== TASK TO CARRY OUT ==
Nothing but the data itself, reproduced exactly, is the expected answer.

== DATA LISTING ==
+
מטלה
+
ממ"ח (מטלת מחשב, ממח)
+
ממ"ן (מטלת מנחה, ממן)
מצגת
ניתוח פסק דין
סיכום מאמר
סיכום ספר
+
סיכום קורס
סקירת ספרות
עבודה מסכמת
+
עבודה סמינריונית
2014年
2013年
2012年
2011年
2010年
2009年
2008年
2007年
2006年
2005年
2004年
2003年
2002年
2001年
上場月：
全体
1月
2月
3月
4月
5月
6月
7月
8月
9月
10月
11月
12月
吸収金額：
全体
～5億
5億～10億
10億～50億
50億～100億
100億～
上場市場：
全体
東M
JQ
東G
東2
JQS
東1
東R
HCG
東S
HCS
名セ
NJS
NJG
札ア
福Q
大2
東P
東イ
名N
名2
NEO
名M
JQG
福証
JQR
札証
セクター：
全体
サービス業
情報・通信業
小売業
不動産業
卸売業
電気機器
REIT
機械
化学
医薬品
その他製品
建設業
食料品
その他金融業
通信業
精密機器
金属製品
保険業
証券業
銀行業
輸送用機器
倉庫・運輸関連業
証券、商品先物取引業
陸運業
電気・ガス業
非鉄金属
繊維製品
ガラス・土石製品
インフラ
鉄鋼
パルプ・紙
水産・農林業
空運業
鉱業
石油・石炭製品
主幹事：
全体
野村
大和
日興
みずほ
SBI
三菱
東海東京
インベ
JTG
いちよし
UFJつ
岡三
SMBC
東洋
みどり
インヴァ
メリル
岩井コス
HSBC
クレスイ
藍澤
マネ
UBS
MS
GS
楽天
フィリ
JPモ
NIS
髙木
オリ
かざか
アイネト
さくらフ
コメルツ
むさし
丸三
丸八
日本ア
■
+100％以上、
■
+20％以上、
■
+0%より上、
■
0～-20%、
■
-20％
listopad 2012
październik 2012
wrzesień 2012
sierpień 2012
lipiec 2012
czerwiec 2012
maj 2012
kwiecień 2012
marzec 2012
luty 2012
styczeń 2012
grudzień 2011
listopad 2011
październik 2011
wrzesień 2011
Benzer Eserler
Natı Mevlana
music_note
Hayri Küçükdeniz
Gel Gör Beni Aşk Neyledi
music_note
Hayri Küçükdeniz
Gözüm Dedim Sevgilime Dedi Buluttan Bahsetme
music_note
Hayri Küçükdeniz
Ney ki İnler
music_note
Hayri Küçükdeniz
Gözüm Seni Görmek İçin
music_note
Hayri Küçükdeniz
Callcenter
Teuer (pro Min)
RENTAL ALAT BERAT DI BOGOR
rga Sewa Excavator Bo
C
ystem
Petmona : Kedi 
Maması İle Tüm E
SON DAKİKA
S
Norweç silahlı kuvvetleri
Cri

== TASK RESULT ==
+
מטלה
+
ממ"ח (מטלת מחשב, ממח)
+
ממ"ן (מטלת מנחה, ממן)
מצגת
ניתוח פסק דין
סיכום מאמר
סיכום ספר
+
סיכום קורס
סקירת ספרות
עבודה מסכמת
+
עבודה סמינריונית
2014年
2013年
2012年
2011年
2010年
2009年
2008年
2007年
2006年
2005年
2004年
2003年
2002年
2001年
上場月：
全体
1月
2月
3月
4月
5月
6月
7月
8月
9月
10月
11月
12月
吸収金額：
全体
～5億
5億～10億
10億～50億
50億～100億
100億～
上場市場：
全体
東M
JQ
東G
東2
JQS
東1
東R
HCG
東S
HCS
名セ
NJS
NJG
札ア
福Q
大2
東P
東イ
名N
名2
NEO
名M
JQG
福証
JQR
札証
セクター：
全体
サービス業
情報・通信業
小売業
不動産業
卸売業
電気機器
REIT
機械
化学
医薬品
その他製品
建設業
食料品
その他金融業
通信業
精密機器
金属製品
保険業
証券業
銀行業
輸送用機器
倉庫・運輸関連業
証券、商品先物取引業
陸運業
電気・ガス業
非鉄金属
繊維製品
ガラス・土石製品
インフラ
鉄鋼
パルプ・紙
水産・農林業
空運業
鉱業
石油・石炭製品
主幹事：
全体
野村
大和
日興
みずほ
SBI
三菱
東海東京
インベ
JTG
いちよし
UFJつ
岡三
SMBC
東洋
みどり
インヴァ
メリル
岩井コス
HSBC
クレスイ
藍澤
マネ
UBS
MS
GS
楽天
フィリ
JPモ
NIS
髙木
オリ
かざか
アイネト
さくらフ
コメルツ
むさし
丸三
丸八
日本ア
■
+100％以上、
■
+20％以上、
■
+0%より上、
■
0～-20%、
■
-20％
listopad 2012
październik 2012
wrzesień 2012
sierpień 2012
lipiec 2012
czerwiec 2012
maj 2012
kwiecień 2012
marzec 2012
luty 2012
styczeń 2012
grudzień 2011
listopad 2011
październik 2011
wrzesień 2011
Benzer Eserler
Natı Mevlana
music_note
Hayri Küçükdeniz
Gel Gör Beni Aşk Neyledi
music_note
Hayri Küçükdeniz
Gözüm Dedim Sevgilime Dedi Buluttan Bahsetme
music_note
Hayri Küçükdeniz
Ney ki İnler
music_note
Hayri Küçükdeniz
Gözüm Seni Görmek İçin
music_note
Hayri Küçükdeniz
Callcenter
Teuer (pro Min)
RENTAL ALAT BERAT DI BOGOR
rga Sewa Excavator Bo
C
ystem
Petmona : Kedi 
Maması İle Tüm E
SON DAKİKA
S
Norweç silahlı kuvvetleri
Cri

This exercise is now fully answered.